▶ [Task to complete] Find the line in the material below that contains "to show you", then give it again, with all later lines, exactly as shown.

▶ [Information provided]
- - - - - - -
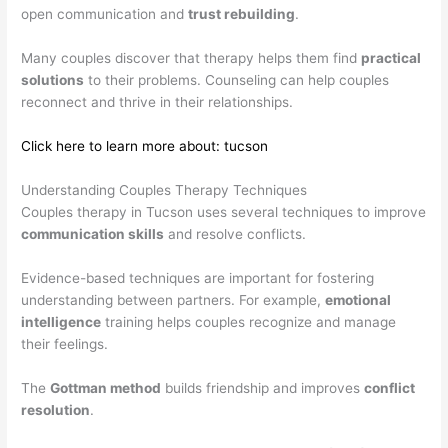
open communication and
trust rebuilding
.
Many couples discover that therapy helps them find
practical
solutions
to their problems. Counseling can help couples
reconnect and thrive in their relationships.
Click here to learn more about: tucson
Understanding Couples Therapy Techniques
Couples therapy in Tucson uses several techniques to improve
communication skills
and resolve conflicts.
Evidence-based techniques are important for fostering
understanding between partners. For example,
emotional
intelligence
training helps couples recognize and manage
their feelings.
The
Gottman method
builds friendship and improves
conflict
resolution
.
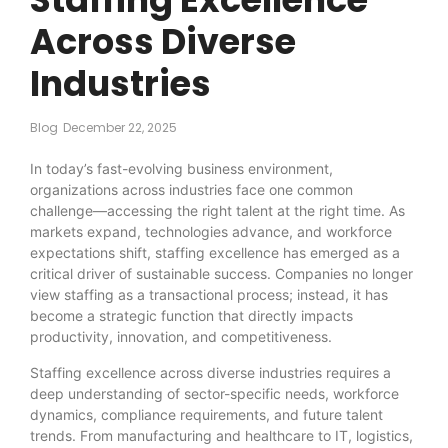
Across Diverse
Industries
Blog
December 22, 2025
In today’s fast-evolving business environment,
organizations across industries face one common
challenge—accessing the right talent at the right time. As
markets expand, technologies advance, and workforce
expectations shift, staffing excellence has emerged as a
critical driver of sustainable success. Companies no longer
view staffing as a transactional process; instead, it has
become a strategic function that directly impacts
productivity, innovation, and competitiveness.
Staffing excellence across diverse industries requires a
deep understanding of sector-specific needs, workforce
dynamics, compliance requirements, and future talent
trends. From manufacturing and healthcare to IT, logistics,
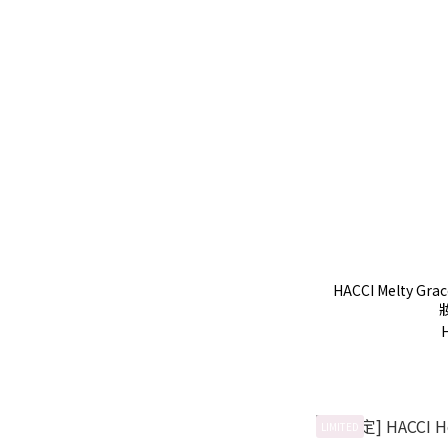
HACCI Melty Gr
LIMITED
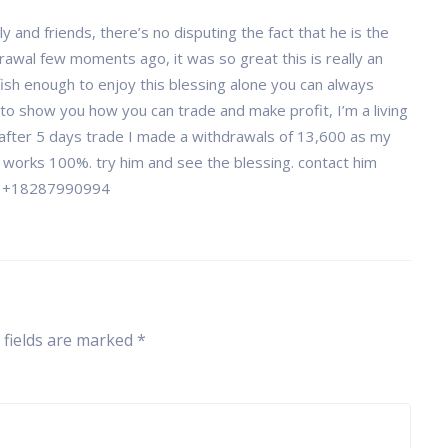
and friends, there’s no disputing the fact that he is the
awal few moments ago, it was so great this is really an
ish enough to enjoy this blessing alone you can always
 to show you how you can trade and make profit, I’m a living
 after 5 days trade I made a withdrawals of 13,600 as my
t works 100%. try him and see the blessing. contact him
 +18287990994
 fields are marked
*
- - - - - - -
▶ [Task response]
 to show you how you can trade and make profit, I’m a living
 after 5 days trade I made a withdrawals of 13,600 as my
t works 100%. try him and see the blessing. contact him
 +18287990994
 fields are marked
*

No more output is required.